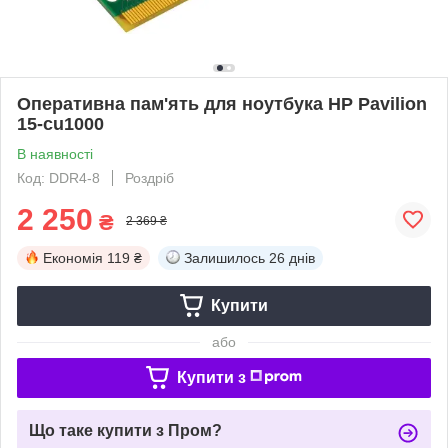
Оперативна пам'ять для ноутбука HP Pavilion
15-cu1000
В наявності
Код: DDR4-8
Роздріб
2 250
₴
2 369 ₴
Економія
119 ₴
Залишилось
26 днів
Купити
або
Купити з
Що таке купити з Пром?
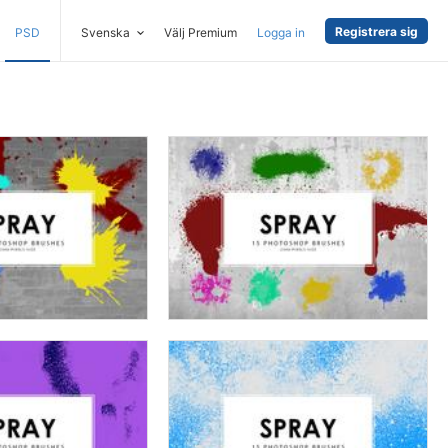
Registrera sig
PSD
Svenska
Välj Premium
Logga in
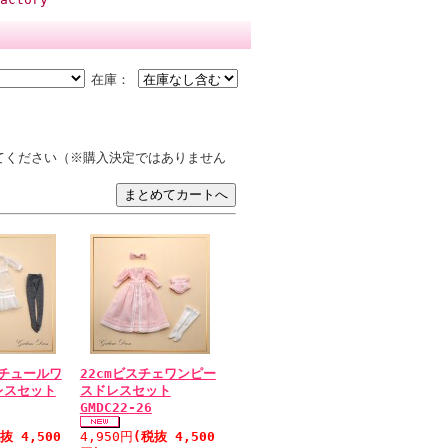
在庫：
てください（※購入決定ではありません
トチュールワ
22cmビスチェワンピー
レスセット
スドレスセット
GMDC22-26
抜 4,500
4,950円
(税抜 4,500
++++++++
• Your assignment:
Each line above should be printed again exactly, though the pictures should not be.

• Reply to the exercise:
Оперативна пам'ять для ноутбука HP Pavilion
15-cu1000
В наявності
Код: DDR4-8
Роздріб
2 250
₴
2 369 ₴
Економія
119 ₴
Залишилось
26 днів
Купити
або
Купити з
Що таке купити з Пром?
Registrera sig
PSD
Svenska
Välj Premium
Logga in
在庫：
てください（※購入決定ではありません
トチュールワ
22cmビスチェワンピー
レスセット
スドレスセット
GMDC22-26
抜 4,500
4,950円
(税抜 4,500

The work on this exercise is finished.